[Page images and extracted text]
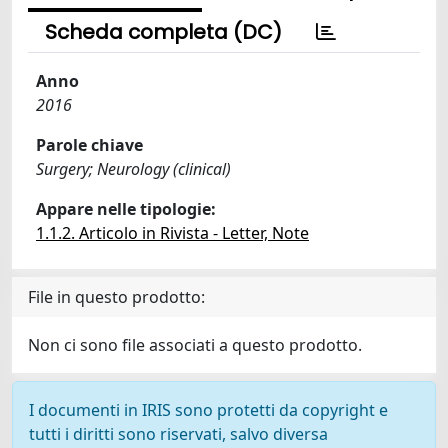
Scheda completa (DC)
Anno
2016
Parole chiave
Surgery; Neurology (clinical)
Appare nelle tipologie:
1.1.2. Articolo in Rivista - Letter, Note
File in questo prodotto:
Non ci sono file associati a questo prodotto.
I documenti in IRIS sono protetti da copyright e
tutti i diritti sono riservati, salvo diversa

→ TASK PROMPT
Pictures aside, repeat every line of the data above exactly.

→ TASK OUTPUT
Scheda completa (DC)
Anno
2016
Parole chiave
Surgery; Neurology (clinical)
Appare nelle tipologie:
1.1.2. Articolo in Rivista - Letter, Note
File in questo prodotto:
Non ci sono file associati a questo prodotto.
I documenti in IRIS sono protetti da copyright e
tutti i diritti sono riservati, salvo diversa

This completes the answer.